** PROVIDED MATERIAL follows **
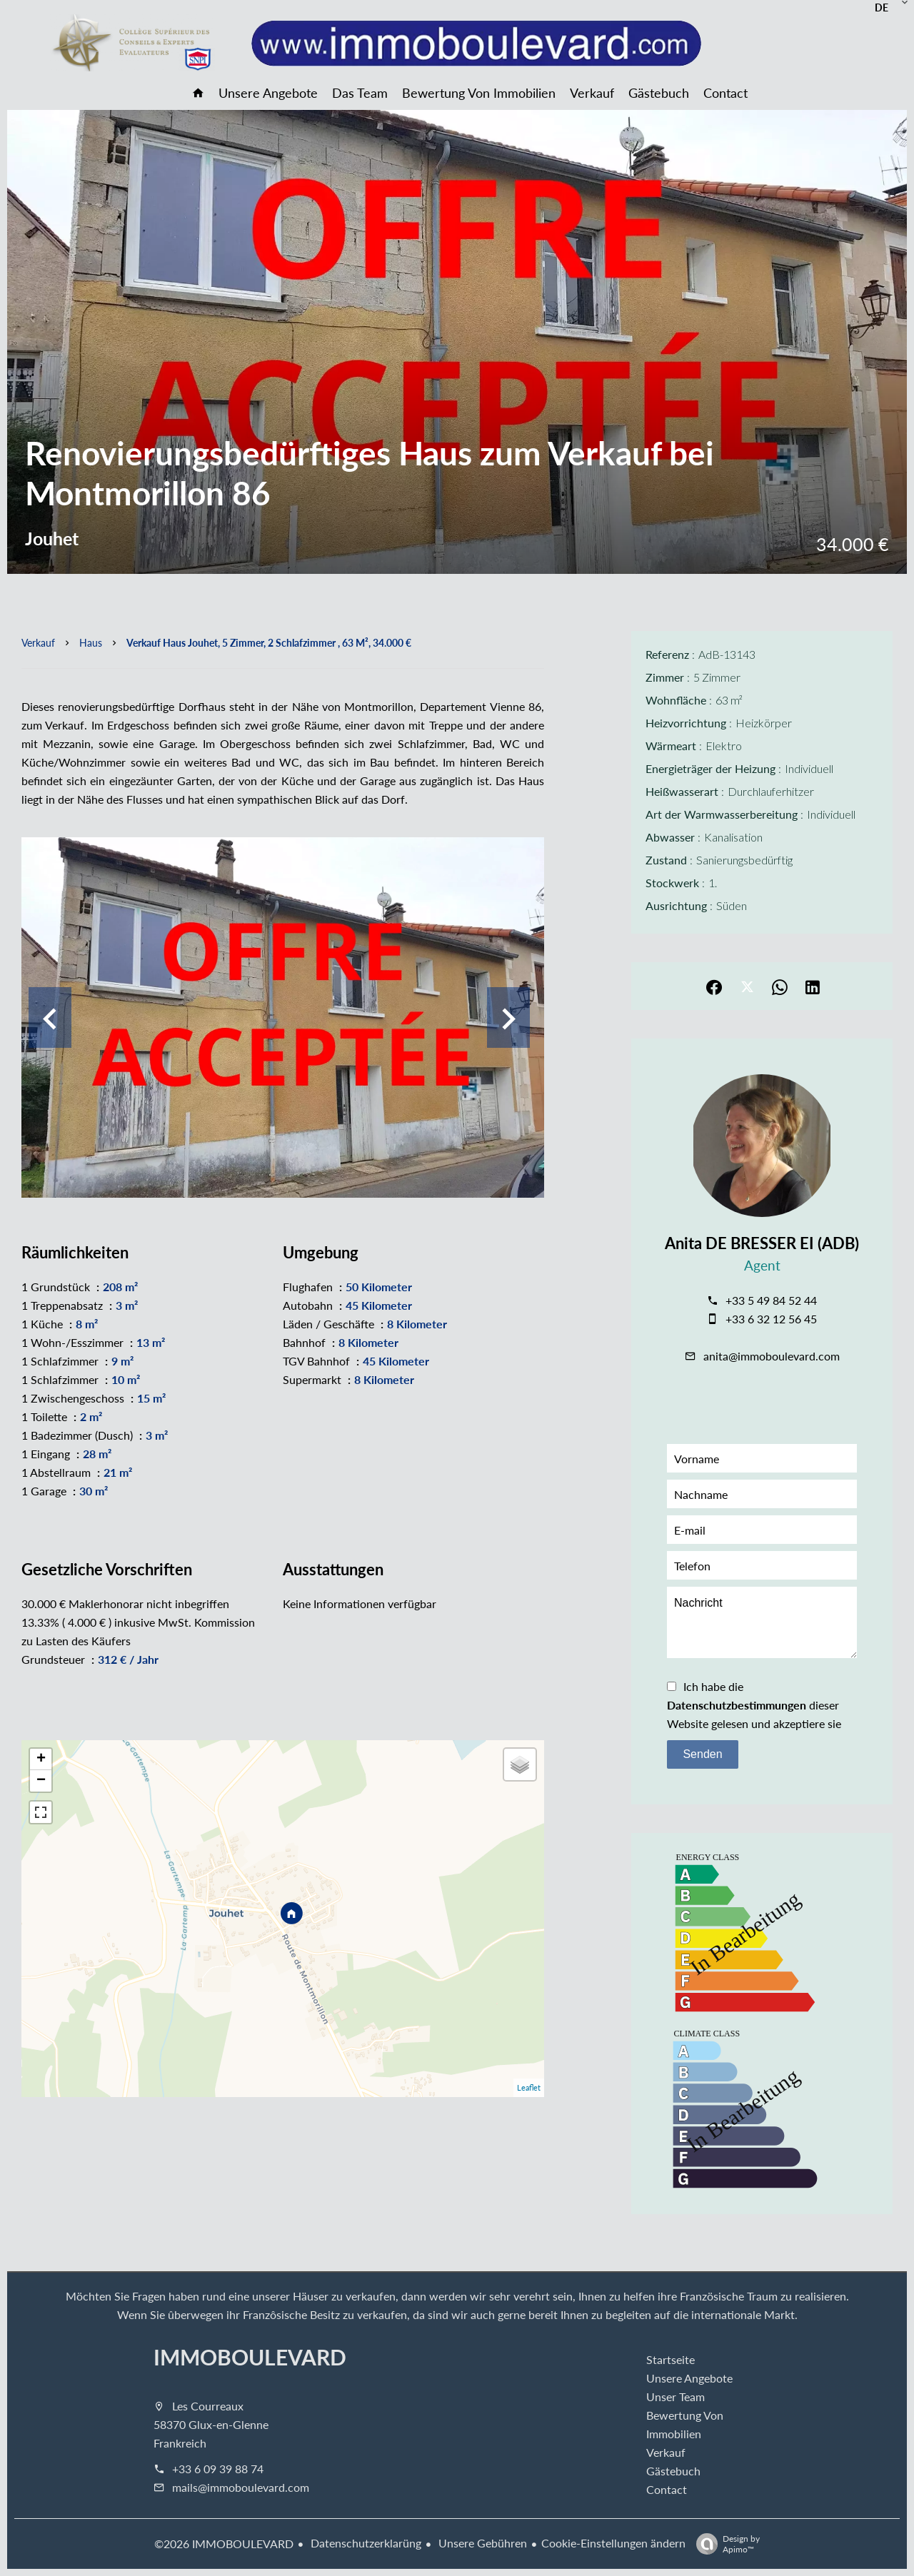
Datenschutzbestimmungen (736, 1705)
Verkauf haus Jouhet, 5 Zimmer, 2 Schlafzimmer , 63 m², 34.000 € (268, 642)
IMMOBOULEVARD (250, 2357)
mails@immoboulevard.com (240, 2487)
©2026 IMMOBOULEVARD (223, 2543)
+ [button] (41, 1759)
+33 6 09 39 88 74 (217, 2468)
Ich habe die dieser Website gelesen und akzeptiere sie (754, 1705)
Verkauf (38, 642)
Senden (702, 1754)
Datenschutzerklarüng (364, 2543)
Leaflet (529, 2087)
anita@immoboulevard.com (771, 1356)
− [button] (41, 1781)
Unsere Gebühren (481, 2543)
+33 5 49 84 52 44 (771, 1300)
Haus (90, 642)
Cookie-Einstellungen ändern (613, 2543)
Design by (724, 2543)
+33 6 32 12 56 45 (771, 1318)
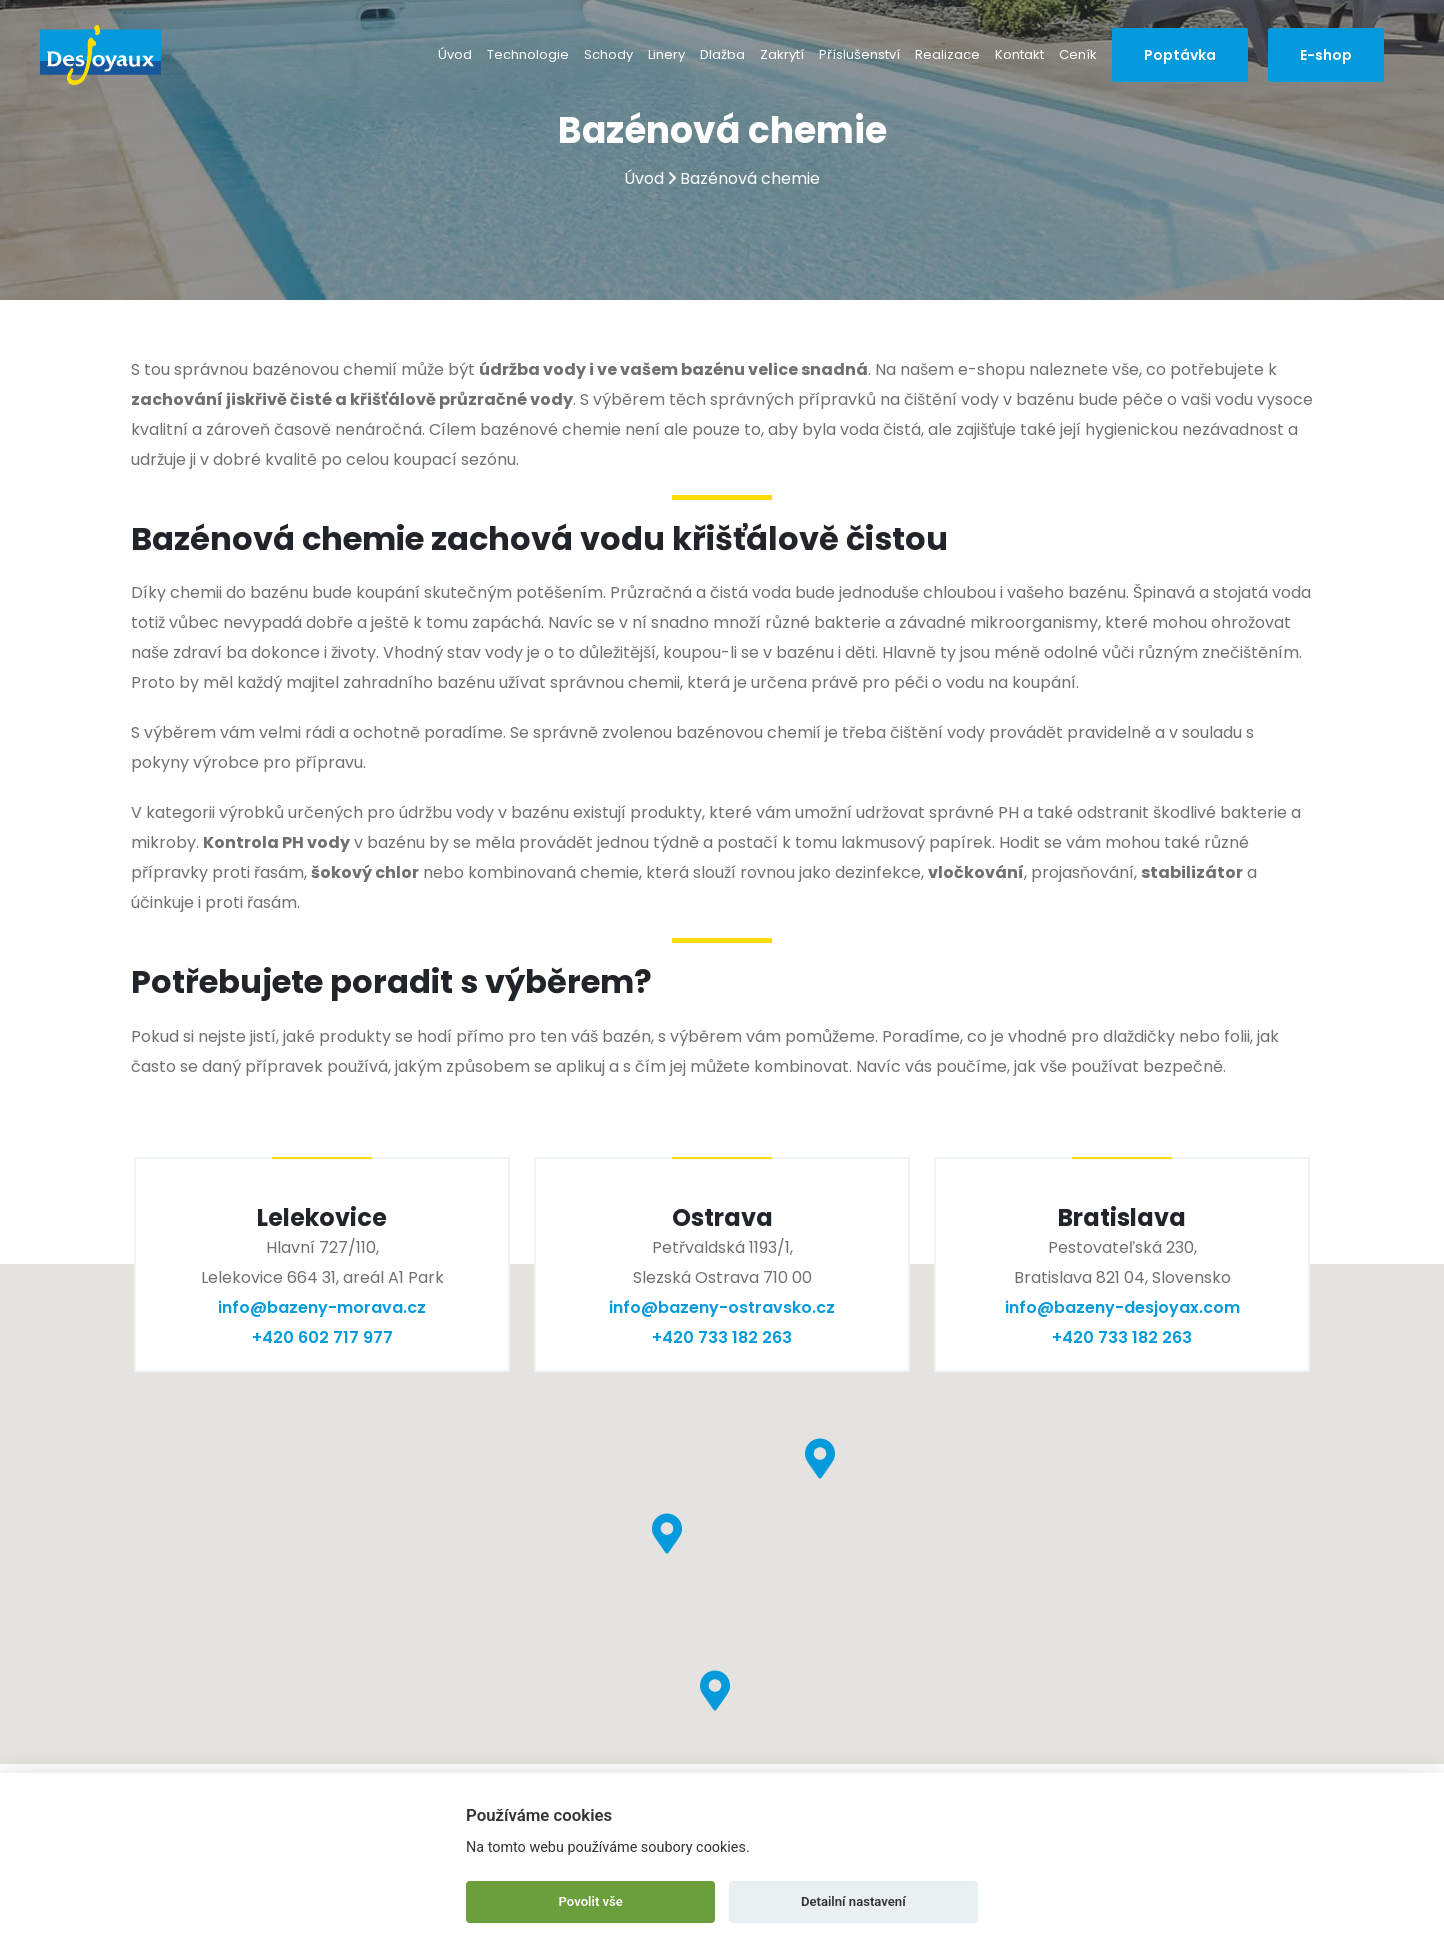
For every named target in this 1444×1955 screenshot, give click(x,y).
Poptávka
** End of PROVIDED MATERIAL **
■ **TO DO**: The output has to match the data above line for line, except that pictures are dropped.

■ **ANSWER**:
Datenschutzbestimmungen (736, 1705)
Verkauf haus Jouhet, 5 Zimmer, 2 Schlafzimmer , 63 m², 34.000 € (268, 642)
IMMOBOULEVARD (250, 2357)
mails@immoboulevard.com (240, 2487)
©2026 IMMOBOULEVARD (223, 2543)
+ [button] (41, 1759)
+33 6 09 39 88 74 (217, 2468)
Ich habe die dieser Website gelesen und akzeptiere sie (754, 1705)
Verkauf (38, 642)
Senden (702, 1754)
Datenschutzerklarüng (364, 2543)
Leaflet (529, 2087)
anita@immoboulevard.com (771, 1356)
− [button] (41, 1781)
Unsere Gebühren (481, 2543)
+33 5 49 84 52 44 (771, 1300)
Haus (90, 642)
Cookie-Einstellungen ändern (613, 2543)
Design by (724, 2543)
+33 6 32 12 56 45 (771, 1318)
For every named target in this 1444×1955 screenshot, give click(x,y).
Poptávka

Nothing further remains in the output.